Data extracts.

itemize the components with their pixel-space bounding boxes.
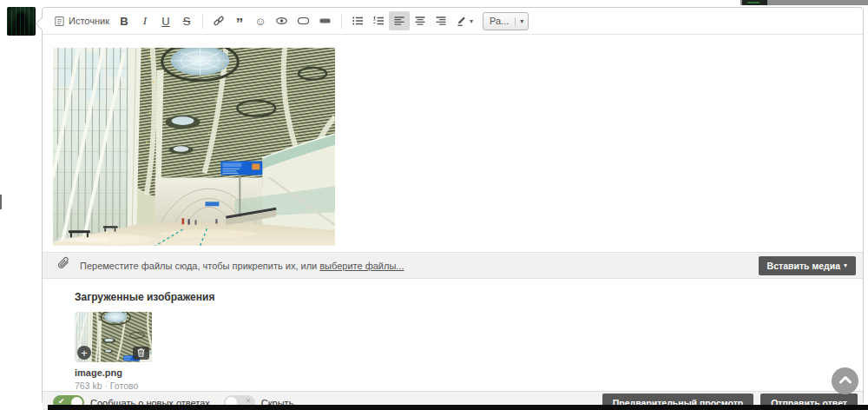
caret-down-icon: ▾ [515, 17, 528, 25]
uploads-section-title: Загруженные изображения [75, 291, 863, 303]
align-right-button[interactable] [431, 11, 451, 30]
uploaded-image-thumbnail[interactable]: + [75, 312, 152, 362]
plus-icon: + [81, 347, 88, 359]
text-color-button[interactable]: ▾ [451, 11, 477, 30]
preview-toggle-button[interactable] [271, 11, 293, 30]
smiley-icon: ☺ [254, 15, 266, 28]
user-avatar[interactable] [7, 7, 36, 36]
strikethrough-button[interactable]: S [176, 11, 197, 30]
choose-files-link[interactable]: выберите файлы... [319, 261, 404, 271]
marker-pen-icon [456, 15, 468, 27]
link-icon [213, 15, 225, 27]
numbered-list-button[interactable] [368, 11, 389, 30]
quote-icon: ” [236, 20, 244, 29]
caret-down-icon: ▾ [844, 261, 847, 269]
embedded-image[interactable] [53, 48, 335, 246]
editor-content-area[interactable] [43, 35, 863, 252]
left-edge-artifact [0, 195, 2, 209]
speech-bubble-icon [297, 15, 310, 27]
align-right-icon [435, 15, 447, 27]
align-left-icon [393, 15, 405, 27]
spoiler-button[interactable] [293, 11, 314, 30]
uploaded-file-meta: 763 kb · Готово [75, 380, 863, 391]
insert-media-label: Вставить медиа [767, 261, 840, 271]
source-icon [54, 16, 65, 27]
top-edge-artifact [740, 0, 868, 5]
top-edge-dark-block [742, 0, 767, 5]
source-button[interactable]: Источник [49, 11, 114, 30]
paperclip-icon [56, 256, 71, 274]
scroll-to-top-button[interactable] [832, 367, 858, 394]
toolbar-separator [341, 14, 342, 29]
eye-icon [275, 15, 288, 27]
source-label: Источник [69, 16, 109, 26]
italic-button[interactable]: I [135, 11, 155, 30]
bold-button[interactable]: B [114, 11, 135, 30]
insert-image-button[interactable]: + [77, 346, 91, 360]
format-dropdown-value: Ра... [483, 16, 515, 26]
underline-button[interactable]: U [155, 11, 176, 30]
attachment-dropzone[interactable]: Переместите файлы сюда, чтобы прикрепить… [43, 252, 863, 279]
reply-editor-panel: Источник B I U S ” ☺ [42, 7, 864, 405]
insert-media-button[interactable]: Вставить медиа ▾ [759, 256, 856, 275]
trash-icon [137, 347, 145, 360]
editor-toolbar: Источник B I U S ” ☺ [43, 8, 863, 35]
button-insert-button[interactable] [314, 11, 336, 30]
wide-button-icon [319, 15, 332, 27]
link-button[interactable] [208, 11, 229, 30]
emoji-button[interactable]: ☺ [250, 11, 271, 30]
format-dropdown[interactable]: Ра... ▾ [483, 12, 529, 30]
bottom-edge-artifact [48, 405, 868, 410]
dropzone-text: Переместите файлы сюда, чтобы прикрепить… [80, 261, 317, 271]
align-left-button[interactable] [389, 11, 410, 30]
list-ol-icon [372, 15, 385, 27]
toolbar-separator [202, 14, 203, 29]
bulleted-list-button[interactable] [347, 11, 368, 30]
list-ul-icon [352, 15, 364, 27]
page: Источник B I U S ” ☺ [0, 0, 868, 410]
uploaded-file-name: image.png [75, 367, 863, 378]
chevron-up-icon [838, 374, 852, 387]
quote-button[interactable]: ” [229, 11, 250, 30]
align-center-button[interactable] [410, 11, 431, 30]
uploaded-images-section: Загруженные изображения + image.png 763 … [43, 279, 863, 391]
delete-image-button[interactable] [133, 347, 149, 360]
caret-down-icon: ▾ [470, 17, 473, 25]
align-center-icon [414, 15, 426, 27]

--

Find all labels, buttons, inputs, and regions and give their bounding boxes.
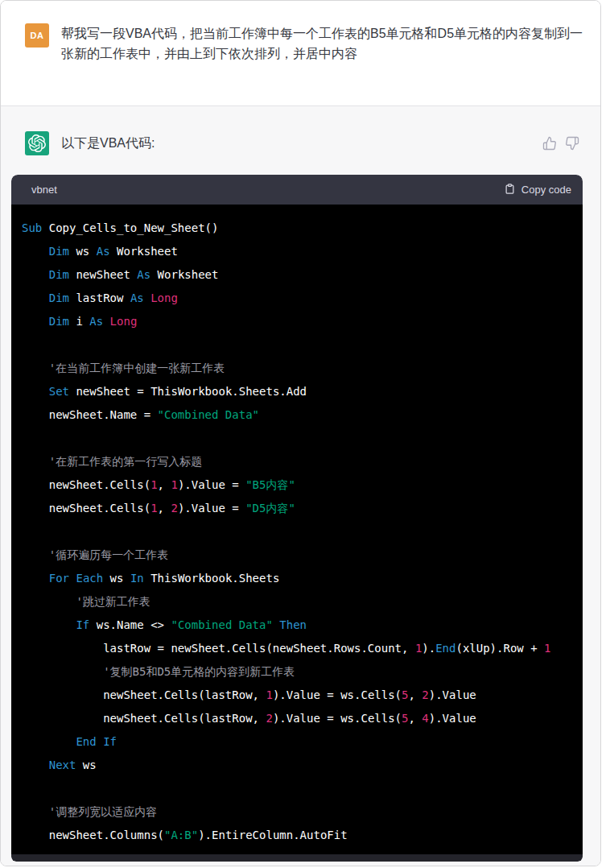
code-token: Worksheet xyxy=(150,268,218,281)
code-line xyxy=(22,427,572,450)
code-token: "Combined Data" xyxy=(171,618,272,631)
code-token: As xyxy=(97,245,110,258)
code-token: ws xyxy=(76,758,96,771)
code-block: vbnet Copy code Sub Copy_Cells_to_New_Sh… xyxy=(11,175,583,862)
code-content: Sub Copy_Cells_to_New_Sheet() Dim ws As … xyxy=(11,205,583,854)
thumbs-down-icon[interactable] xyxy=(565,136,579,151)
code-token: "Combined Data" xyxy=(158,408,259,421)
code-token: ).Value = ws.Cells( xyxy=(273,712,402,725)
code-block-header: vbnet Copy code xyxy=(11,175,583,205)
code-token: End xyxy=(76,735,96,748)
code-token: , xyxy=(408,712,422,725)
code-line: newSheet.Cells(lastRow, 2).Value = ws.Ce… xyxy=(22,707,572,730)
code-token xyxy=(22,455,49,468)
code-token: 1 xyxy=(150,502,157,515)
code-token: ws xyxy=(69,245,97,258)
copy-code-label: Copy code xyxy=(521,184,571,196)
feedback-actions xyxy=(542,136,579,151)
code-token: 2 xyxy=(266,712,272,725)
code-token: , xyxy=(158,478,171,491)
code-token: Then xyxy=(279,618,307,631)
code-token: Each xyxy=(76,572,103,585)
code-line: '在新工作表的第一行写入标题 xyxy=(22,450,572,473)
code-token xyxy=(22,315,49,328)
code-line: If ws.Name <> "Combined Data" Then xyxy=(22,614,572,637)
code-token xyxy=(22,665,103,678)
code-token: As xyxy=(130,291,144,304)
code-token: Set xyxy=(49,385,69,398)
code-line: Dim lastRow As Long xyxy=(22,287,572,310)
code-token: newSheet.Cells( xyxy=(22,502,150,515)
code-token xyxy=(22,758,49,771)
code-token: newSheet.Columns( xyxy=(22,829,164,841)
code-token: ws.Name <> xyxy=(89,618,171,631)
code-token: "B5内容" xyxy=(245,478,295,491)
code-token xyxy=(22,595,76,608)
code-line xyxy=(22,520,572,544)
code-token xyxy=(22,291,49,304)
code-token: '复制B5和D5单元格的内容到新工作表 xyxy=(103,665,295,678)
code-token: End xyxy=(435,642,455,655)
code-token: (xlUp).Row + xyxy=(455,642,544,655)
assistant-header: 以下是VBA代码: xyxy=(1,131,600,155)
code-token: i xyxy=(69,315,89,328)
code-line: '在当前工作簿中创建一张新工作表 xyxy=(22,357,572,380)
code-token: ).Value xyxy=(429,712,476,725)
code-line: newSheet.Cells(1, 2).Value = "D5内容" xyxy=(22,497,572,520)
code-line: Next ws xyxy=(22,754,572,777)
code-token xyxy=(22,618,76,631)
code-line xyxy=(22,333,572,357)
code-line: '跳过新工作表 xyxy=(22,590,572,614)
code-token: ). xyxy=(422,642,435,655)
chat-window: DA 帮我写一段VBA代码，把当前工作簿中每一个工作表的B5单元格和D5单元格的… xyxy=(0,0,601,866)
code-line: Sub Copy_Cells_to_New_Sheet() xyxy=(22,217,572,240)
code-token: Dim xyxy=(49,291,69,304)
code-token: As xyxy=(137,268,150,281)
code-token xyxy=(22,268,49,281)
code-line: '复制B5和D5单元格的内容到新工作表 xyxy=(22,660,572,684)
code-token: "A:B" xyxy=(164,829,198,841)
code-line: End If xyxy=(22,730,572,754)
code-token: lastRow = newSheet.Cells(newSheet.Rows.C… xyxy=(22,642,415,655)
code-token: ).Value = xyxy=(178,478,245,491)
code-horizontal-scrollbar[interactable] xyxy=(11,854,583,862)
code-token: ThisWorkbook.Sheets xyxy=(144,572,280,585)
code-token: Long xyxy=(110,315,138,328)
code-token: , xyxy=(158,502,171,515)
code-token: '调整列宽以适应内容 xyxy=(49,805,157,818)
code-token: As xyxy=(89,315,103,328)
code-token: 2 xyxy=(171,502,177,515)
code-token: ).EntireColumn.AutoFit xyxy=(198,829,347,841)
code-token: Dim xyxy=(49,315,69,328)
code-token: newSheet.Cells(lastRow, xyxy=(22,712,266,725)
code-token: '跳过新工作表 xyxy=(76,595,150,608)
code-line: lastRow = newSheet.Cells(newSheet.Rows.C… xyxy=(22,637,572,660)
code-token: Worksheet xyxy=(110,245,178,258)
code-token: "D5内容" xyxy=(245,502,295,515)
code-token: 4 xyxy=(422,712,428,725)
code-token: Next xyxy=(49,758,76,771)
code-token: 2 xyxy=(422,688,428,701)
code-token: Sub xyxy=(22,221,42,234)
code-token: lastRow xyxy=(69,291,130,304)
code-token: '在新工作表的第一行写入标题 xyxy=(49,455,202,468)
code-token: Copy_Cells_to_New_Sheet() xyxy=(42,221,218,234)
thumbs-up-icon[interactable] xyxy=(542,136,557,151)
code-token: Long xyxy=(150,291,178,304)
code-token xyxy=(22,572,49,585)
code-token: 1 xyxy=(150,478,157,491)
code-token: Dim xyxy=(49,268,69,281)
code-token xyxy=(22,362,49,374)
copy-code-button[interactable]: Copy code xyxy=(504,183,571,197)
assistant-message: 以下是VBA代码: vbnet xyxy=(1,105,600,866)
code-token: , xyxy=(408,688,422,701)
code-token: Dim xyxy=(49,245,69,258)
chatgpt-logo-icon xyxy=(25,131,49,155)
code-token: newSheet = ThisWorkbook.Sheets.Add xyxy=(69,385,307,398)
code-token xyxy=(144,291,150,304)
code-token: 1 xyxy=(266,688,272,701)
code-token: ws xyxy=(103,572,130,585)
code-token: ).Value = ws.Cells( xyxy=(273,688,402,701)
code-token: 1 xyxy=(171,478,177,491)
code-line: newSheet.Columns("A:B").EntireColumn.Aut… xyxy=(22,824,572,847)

Action item.
Which lines in the data hold the string "image"? Copy each of them.

Your response.
uploaded-image-thumbnail[interactable]: + [75, 312, 152, 362]
embedded-image[interactable] [53, 48, 335, 246]
insert-image-button[interactable]: + [77, 346, 91, 360]
uploaded-file-name: image.png [75, 367, 863, 378]
uploaded-images-section: Загруженные изображения + image.png 763 … [43, 279, 863, 391]
delete-image-button[interactable] [133, 347, 149, 360]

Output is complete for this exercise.